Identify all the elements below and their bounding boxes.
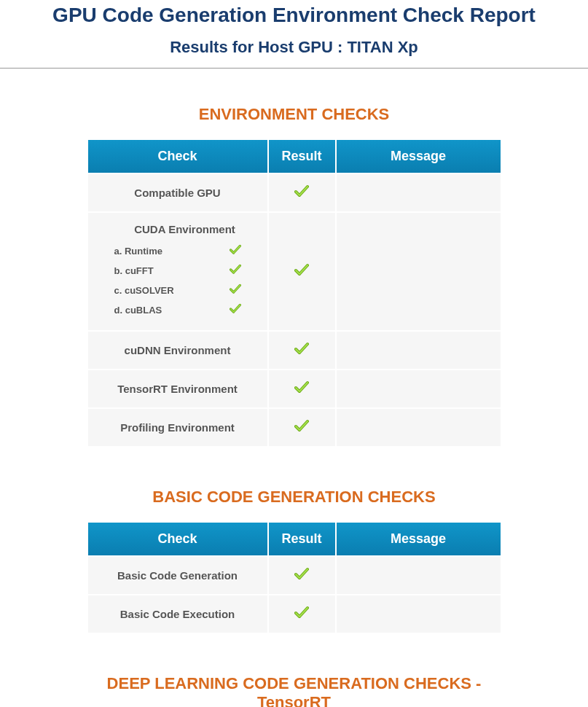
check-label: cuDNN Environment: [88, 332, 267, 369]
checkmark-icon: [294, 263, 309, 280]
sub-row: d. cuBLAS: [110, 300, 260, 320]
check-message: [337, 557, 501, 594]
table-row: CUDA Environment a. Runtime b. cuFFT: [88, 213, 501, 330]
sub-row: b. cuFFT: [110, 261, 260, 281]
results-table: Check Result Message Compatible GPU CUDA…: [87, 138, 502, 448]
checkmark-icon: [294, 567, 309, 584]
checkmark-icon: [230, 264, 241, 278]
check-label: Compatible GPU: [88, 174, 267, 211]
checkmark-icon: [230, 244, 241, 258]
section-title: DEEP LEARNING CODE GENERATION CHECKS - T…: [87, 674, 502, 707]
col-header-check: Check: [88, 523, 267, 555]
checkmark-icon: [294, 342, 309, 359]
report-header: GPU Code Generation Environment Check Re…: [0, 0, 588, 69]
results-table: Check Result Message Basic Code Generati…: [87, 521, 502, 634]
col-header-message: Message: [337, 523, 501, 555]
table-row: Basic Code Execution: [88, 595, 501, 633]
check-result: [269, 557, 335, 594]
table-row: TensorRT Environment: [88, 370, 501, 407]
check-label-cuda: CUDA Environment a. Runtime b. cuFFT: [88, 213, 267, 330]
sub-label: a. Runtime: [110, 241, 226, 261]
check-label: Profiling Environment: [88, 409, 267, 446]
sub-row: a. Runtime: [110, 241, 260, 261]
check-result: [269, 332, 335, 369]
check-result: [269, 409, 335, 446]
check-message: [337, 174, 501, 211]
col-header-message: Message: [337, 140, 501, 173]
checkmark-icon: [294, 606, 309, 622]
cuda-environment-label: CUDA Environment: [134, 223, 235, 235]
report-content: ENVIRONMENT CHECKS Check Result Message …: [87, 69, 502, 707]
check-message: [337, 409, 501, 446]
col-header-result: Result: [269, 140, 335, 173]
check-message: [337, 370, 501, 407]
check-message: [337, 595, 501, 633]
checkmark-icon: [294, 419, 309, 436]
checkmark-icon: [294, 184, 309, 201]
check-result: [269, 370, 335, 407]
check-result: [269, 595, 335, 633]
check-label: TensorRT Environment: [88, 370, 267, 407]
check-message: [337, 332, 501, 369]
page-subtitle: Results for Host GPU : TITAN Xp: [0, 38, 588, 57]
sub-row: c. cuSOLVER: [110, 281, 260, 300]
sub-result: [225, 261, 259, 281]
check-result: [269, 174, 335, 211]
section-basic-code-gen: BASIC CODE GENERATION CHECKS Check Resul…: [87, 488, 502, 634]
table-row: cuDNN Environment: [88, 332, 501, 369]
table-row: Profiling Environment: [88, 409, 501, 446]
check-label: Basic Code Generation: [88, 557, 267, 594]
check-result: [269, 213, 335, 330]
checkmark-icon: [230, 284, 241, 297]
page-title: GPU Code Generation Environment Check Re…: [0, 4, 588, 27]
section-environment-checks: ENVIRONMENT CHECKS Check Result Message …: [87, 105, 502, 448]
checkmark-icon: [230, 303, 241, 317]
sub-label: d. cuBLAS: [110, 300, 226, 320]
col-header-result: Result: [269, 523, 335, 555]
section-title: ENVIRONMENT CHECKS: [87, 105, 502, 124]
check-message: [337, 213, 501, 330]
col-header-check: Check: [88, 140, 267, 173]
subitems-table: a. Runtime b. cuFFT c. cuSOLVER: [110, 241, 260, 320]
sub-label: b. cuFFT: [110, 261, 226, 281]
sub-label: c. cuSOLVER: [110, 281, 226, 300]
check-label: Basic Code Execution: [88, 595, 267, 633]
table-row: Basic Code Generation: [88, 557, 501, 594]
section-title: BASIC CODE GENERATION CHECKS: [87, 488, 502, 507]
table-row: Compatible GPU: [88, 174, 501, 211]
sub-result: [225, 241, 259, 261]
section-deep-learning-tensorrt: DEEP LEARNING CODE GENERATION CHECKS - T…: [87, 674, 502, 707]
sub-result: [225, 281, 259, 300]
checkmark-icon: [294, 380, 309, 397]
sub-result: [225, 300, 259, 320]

· · ·

_TASK PROMPT_
Only the number is wanted: how many lines in the entries above contain the word "LEARNING"?

_RESULT OF THIS EXERCISE_
2